*** AVAILABLE RECORDS Section Begins ***

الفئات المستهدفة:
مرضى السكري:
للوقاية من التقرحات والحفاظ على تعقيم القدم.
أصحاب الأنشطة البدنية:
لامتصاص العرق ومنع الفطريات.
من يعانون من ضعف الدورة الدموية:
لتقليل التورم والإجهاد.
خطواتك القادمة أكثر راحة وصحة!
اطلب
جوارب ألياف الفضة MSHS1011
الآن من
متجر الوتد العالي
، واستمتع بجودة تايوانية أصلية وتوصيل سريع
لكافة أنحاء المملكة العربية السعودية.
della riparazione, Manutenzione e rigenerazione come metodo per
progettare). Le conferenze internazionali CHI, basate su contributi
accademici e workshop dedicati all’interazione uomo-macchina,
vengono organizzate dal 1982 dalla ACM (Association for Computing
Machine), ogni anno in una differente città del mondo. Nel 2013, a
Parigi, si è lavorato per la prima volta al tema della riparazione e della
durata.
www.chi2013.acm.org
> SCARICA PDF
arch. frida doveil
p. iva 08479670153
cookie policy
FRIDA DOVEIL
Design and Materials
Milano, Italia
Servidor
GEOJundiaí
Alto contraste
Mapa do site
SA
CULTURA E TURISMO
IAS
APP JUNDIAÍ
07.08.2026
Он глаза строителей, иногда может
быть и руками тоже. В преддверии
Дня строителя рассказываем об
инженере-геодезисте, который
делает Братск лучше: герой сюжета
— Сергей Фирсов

*** AVAILABLE RECORDS Section Ends ***

▶ WHAT YOU HAVE TO DO
The data above should be duplicated exactly and completely.

▶ EXERCISE SOLUTION
الفئات المستهدفة:
مرضى السكري:
للوقاية من التقرحات والحفاظ على تعقيم القدم.
أصحاب الأنشطة البدنية:
لامتصاص العرق ومنع الفطريات.
من يعانون من ضعف الدورة الدموية:
لتقليل التورم والإجهاد.
خطواتك القادمة أكثر راحة وصحة!
اطلب
جوارب ألياف الفضة MSHS1011
الآن من
متجر الوتد العالي
، واستمتع بجودة تايوانية أصلية وتوصيل سريع
لكافة أنحاء المملكة العربية السعودية.
della riparazione, Manutenzione e rigenerazione come metodo per
progettare). Le conferenze internazionali CHI, basate su contributi
accademici e workshop dedicati all’interazione uomo-macchina,
vengono organizzate dal 1982 dalla ACM (Association for Computing
Machine), ogni anno in una differente città del mondo. Nel 2013, a
Parigi, si è lavorato per la prima volta al tema della riparazione e della
durata.
www.chi2013.acm.org
> SCARICA PDF
arch. frida doveil
p. iva 08479670153
cookie policy
FRIDA DOVEIL
Design and Materials
Milano, Italia
Servidor
GEOJundiaí
Alto contraste
Mapa do site
SA
CULTURA E TURISMO
IAS
APP JUNDIAÍ
07.08.2026
Он глаза строителей, иногда может
быть и руками тоже. В преддверии
Дня строителя рассказываем об
инженере-геодезисте, который
делает Братск лучше: герой сюжета
— Сергей Фирсов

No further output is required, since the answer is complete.